Malheureusement, plusieurs particules peuvent avoir les même produits de désintégration. En observant ces produits de désintégration, c’est-à-dire un événement se produisant avec une probabilité donnée, les physiciens cherchent donc à mesurer la probabilité d’avoir produit une particule donnée en fonction des produits de dés intégration qu’ils observent.
La difficulté qu’ils rencontrent, qui est d’ailleurs souvent le principal obstacle à une utilisation efficace du théorème de Bayes, est qu’il n’est pas facile de déterminer une valeur acceptable pour la probabilité de chacune des causes possibles. Autrement dit, on est conduit à faire des hypothèses qui peuvent être sujettes à caution. Elles sont d’ailleurs l’objet d’une polémique, car elles ne s’appuient pas toujours sur des arguments physiques.

Source : Tangente HS n°17 (Nicolas Delerue)

 

Une application étonnante : la contrebande d’ivoire

Gilles Guillot, de l’Université technique du Danemark, décrit une application originale : les statistiques bayésiennes sont utilisées pour identifier l’origine des ivoires d’Afrique saisis par la douane aux aéroports. L’ADN prélevé sur les ivoires est comparé à celui d’éléphants dont l’origine géographique est bien identifiée ; la formule de Bayes utilise ces informations pour calculer la probabilité que l’échantillon provienne d’une certaine latitude et longitude, et pour identifier ainsi son origine probable. A l’échelle du continent africain, la moitié des échantillons peuvent ainsi être localisés avec une erreur inférieure à 500 km.

 

 

QUAND UTILISER LES STATISTIQUES BAYESIENNES ?

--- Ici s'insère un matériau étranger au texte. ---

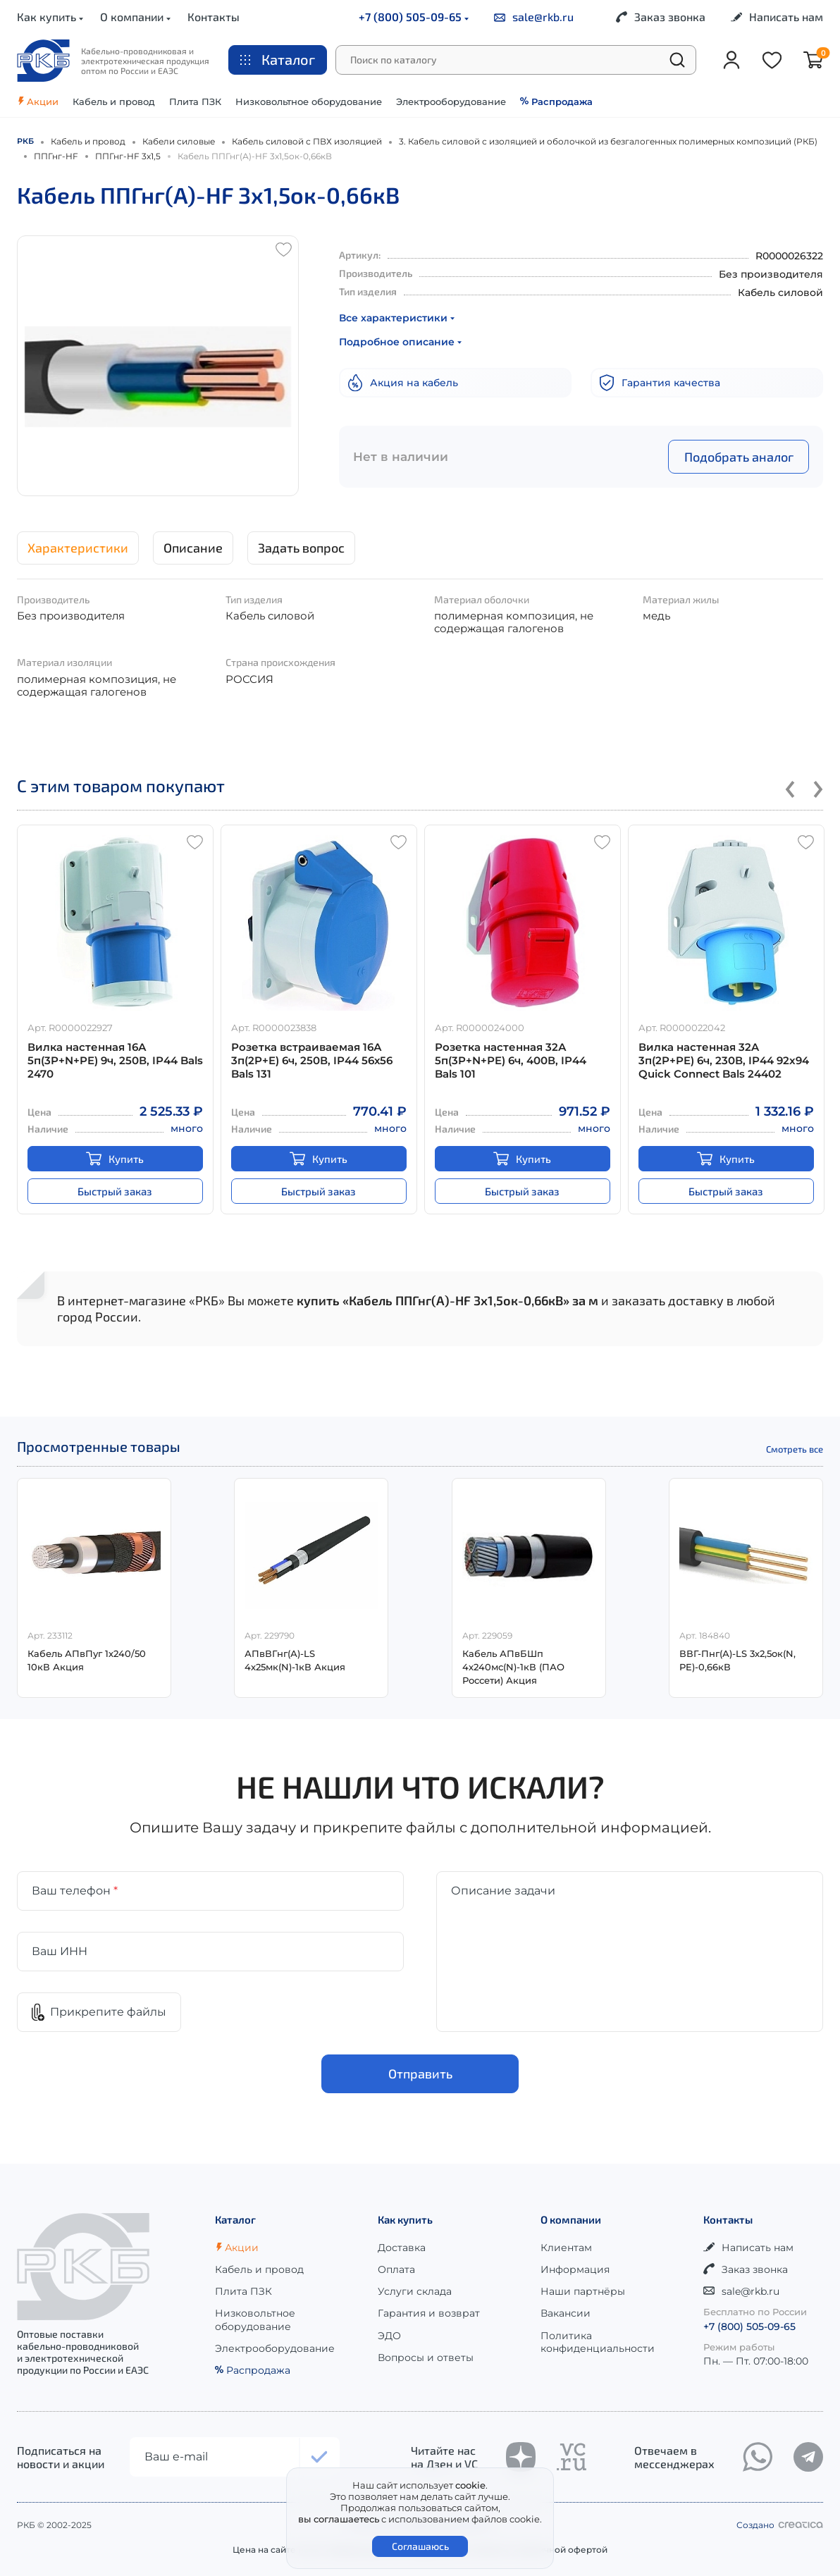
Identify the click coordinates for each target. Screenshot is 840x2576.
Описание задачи (503, 1890)
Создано (779, 2525)
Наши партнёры (583, 2291)
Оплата (396, 2269)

Les deux approches se complètent, la statistique classique étant en général préférable lorsque les informations sont abondantes et d'un faible coût de collecte.

Ainsi, un sondage d'opinion ne coûte que quelques euros et un test en fin de chaîne de fabrication que quelques centimes : les statistiques classiques conviennent alors parfaitement.

Lorsqu'il est question de s'informer en effectuant un forage pétrolier, le coût des mesures devient tel que les méthodes bayésiennes, qui les minimisent, sont préférables.

En cas de profusion de données, les résultats sont asymptotiquement les mêmes dans chaque méthode, la bayésienne étant simplement plus coûteuse en calcul.
En revanche, la méthode bayésienne permet de traiter des cas où la statistique ne disposerait pas suffisamment de données pour qu'on puisse en appliquer les théorèmes.